The book is divided into three sections that correspond to the title. The first, Need, was my favorite section. It argues that the best innovations solve some pressing need, as opposed to being some new-fangled widget. It also argues that need is what's driving the emerging economies of China and India. They're developing better and cheaper technologies because they have to. They're on lower budgets.
Speed was my least favorite section because it was the most technological. The main theme there was that in this Internet age when communication is so fast, competition is fiercer than ever. So if you want to win the innovation game, you'd better be the first at the finish line.
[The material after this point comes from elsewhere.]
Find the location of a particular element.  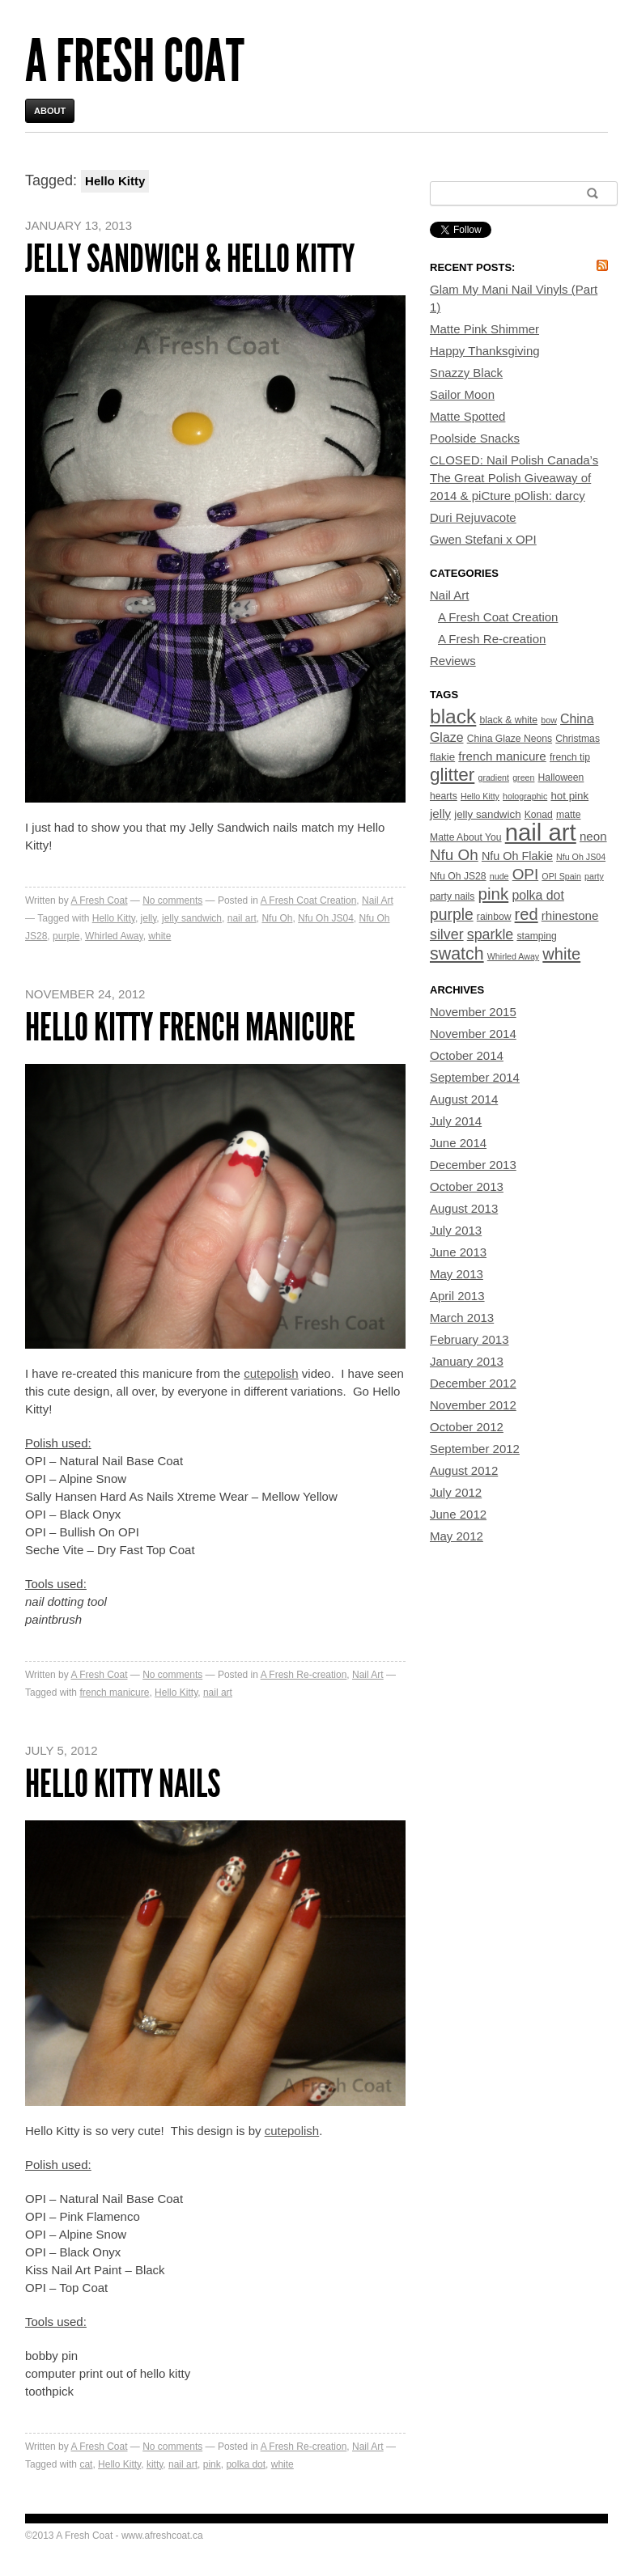

July 2014 is located at coordinates (456, 1121).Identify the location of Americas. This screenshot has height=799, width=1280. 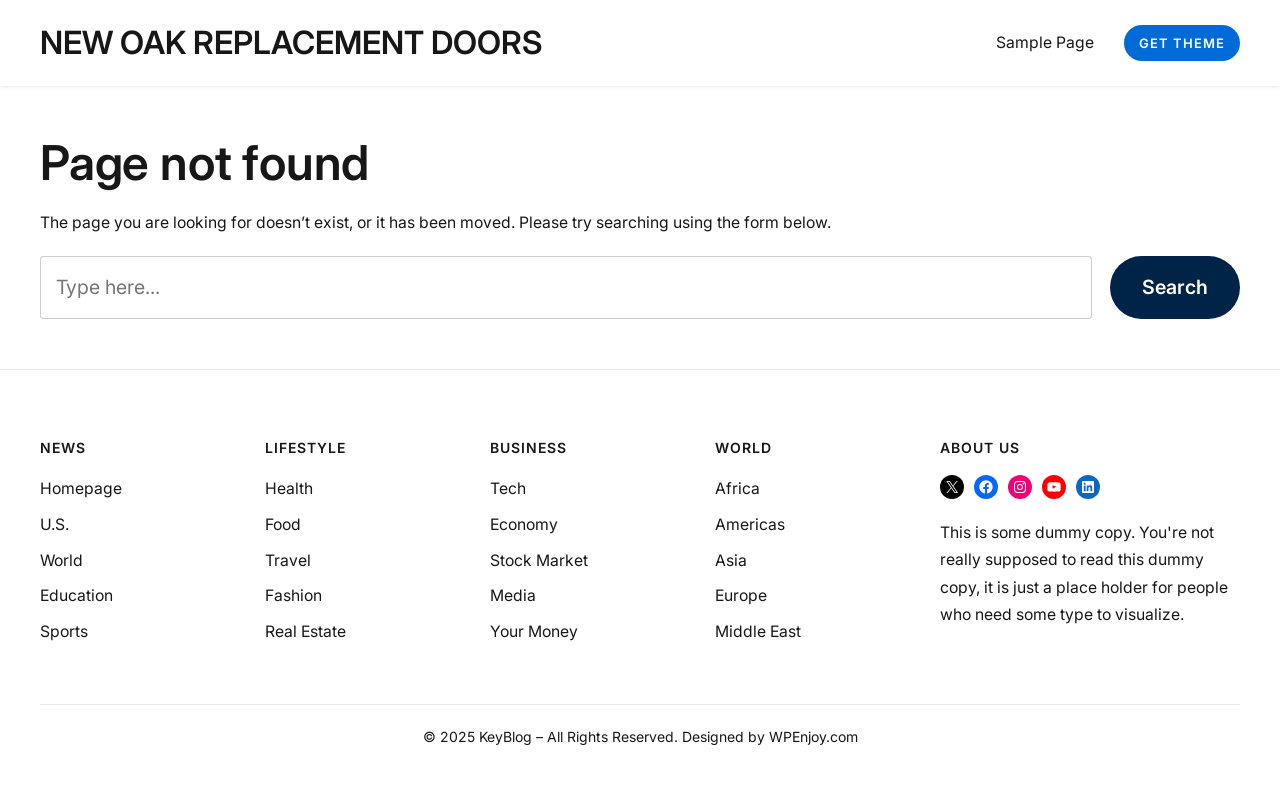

And finally, there was Greed, good old-fashioned self-interest. This section included a chapter called "Greed for Good," which was all about social entrepreneurship. That was my favorite of the whole section, but I think it's a semantic stretch to call the charitable impulse "greed," even if it is "greed for good."
And last came the conclusion: optimistic and therefore worth reading. As to the book overall, though - well done, but not what I was hoping for.
Awesome book for established business owners to have a read or for those aspiring entrepreneurs seeking to understand the current trends of setting up your own business.
Some of my favorite quotes from the book:
"The key lies in cultivating a culture that embraces change, experimentation, failure, and rapid learning."
"In the age of disruptive innovation, the competitive edge may well go not to the smartest or wealthiest but to those who best learn how to keep on learning throughout their lifetime."
A very well written book about innovation that ultimately taught me nothing I didn't already know. I am probably biased from my prior reading on the subject and fact I work in an international company that's consistently been voted 1 innovator in their field for the last 10 years, but still this book could have been so much more ambitious given the breadth and value of the premise. Quite an easy and useful read for the un-initiated and someone just starting to explore the topic, so I give it a median rating rather than 2 stars.
good overview of some of the critical problems facing the world and what business can do about it. Like many business books it provides lots of good case studies and very general points on what needs to change so that people, companies, and governments can innovate. The points at the end are nothing new, but the examples given are very useful if you are looking at innovation in a number of different spheres.
This book is a collection of other books I have read. I can't say it is bad but it quotes Ridley, Cowen, Shirkey, Tapscott, Sobel at such length that if you've read these there is not much new here.